Leonard is one of the patients in the “garden,” a ward of a Bronx mental hospital that is so named by the staff because the patients are there simply to be fed and watered. It appears that nothing can be done for them. They were victims of the great “sleeping sickness” epidemic of the 1920s, and after a period of apparent recovery they regressed to their current states. It is 1969. They have many different symptoms, but essentially they all share the same problem: They cannot make their bodies do what their minds desire. Sometimes that blockage is manifested through bizarre physical behavior, sometimes through apparent paralysis.

One day a new doctor comes to work in the hospital. He has no experience in working with patients; indeed, his last project involved earthworms. Like those who have gone before him, he has no particular hope for these ghostly patients, who are there and yet not there. He talks without hope to one of the women, who looks blankly back at him, her head and body frozen. But then he turns away, and when he turns back she has changed her position — apparently trying to catch her eyeglasses as they fell. He tries an experiment. He holds her glasses in front of her, and then drops them. Her hand flashes out quickly and catches them.

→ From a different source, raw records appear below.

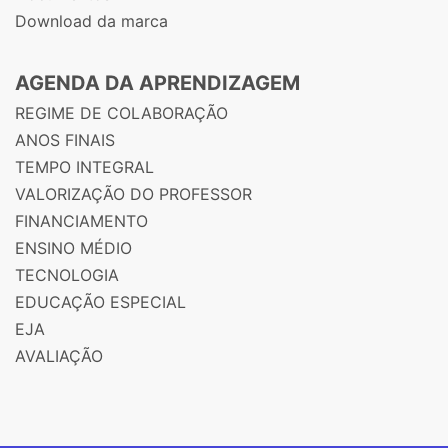
Download da marca
AGENDA DA APRENDIZAGEM
REGIME DE COLABORAÇÃO
ANOS FINAIS
TEMPO INTEGRAL
VALORIZAÇÃO DO PROFESSOR
FINANCIAMENTO
ENSINO MÉDIO
TECNOLOGIA
EDUCAÇÃO ESPECIAL
EJA
AVALIAÇÃO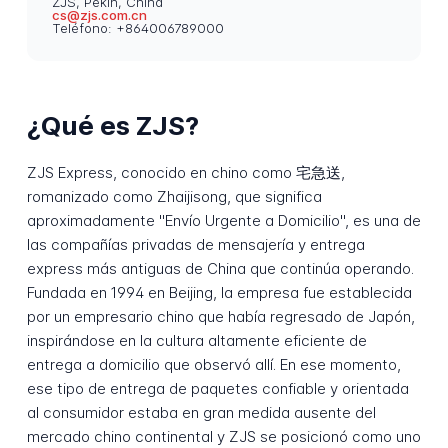
ZJS, Pekín, China
cs@zjs.com.cn
Teléfono: +864006789000
¿Qué es ZJS?
ZJS Express, conocido en chino como 宅急送,
romanizado como Zhaijisong, que significa
aproximadamente "Envío Urgente a Domicilio", es una de
las compañías privadas de mensajería y entrega
express más antiguas de China que continúa operando.
Fundada en 1994 en Beijing, la empresa fue establecida
por un empresario chino que había regresado de Japón,
inspirándose en la cultura altamente eficiente de
entrega a domicilio que observó allí. En ese momento,
ese tipo de entrega de paquetes confiable y orientada
al consumidor estaba en gran medida ausente del
mercado chino continental y ZJS se posicionó como uno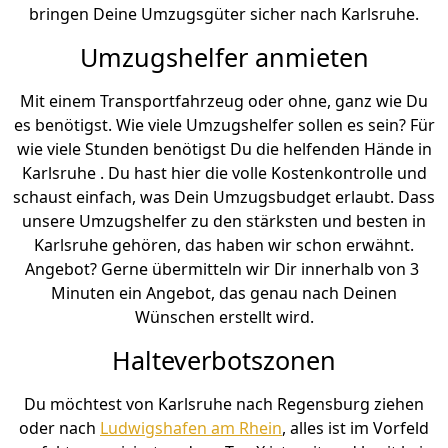
bringen Deine Umzugsgüter sicher nach Karlsruhe.
Umzugshelfer anmieten
Mit einem Transportfahrzeug oder ohne, ganz wie Du
es benötigst. Wie viele Umzugshelfer sollen es sein? Für
wie viele Stunden benötigst Du die helfenden Hände in
Karlsruhe . Du hast hier die volle Kostenkontrolle und
schaust einfach, was Dein Umzugsbudget erlaubt. Dass
unsere Umzugshelfer zu den stärksten und besten in
Karlsruhe gehören, das haben wir schon erwähnt.
Angebot? Gerne übermitteln wir Dir innerhalb von 3
Minuten ein Angebot, das genau nach Deinen
Wünschen erstellt wird.
Halteverbotszonen
Du möchtest von Karlsruhe nach Regensburg ziehen
oder nach
Ludwigshafen am Rhein
, alles ist im Vorfeld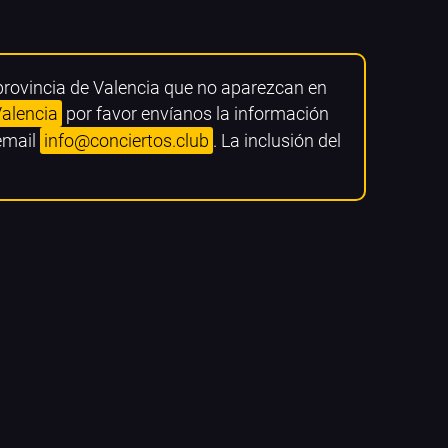
 provincia de Valencia que no aparezcan en
Valencia
por favor envíanos la información
 email
info@conciertos.club
. La inclusión del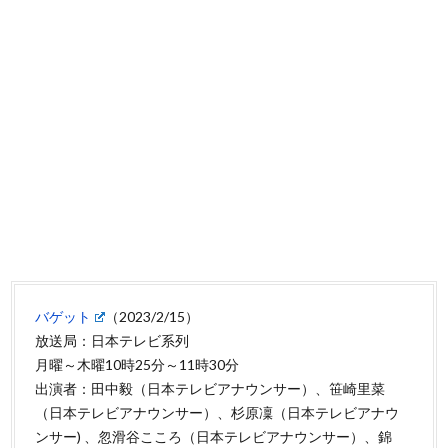
バゲット
（2023/2/15）
放送局：日本テレビ系列
月曜～木曜10時25分～11時30分
出演者：田中毅（日本テレビアナウンサー）、笹崎里菜
（日本テレビアナウンサー）、杉原凜（日本テレビアナウ
ンサー) 、忽滑谷こころ（日本テレビアナウンサー）、錦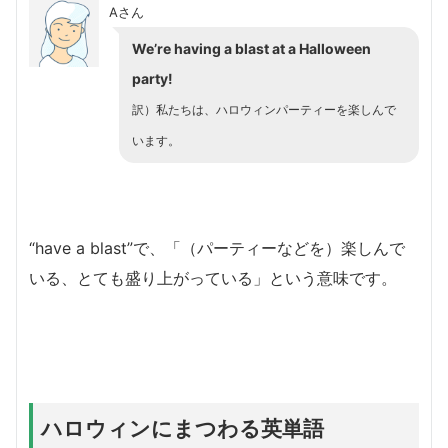
Aさん
We’re having a blast at a Halloween
party!
訳）私たちは、ハロウィンパーティーを楽しんで
います。
“have a blast”で、「（パーティーなどを）楽しんで
いる、とても盛り上がっている」という意味です。
ハロウィンにまつわる英単語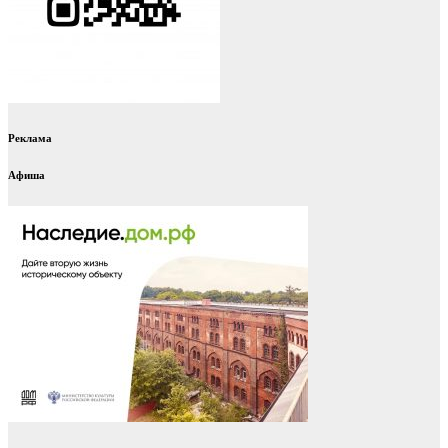
Реклама
Афиша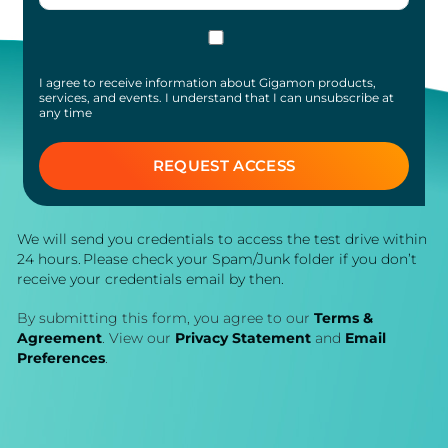
I agree to receive information about Gigamon products,
services, and events. I understand that I can unsubscribe at
any time
REQUEST ACCESS
We will send you credentials to access the test drive within
24 hours. Please check your Spam/Junk folder if you don’t
receive your credentials email by then.
By submitting this form, you agree to our
Terms &
Agreement
. View our
Privacy Statement
and
Email
Preferences
.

Yet this woman cannot move through her own will. He tries another experiment, throwing a ball at one of the patients. She catches it. “She is borrowing the will of the ball,” the doctor speculates. His colleagues will not listen to this theory, which sounds suspiciously metaphysical, but he thinks he’s onto something. What if these patients are not actually “frozen” at all, but victims of a stage of Parkinson’s Disease so advanced that their motor impulses are cancelling each other out–what if they cannot move because all of their muscles are trying to move at the same time, and they are powerless to choose one impulse over the other? Then the falling glasses or the tossed ball might be breaking the deadlock!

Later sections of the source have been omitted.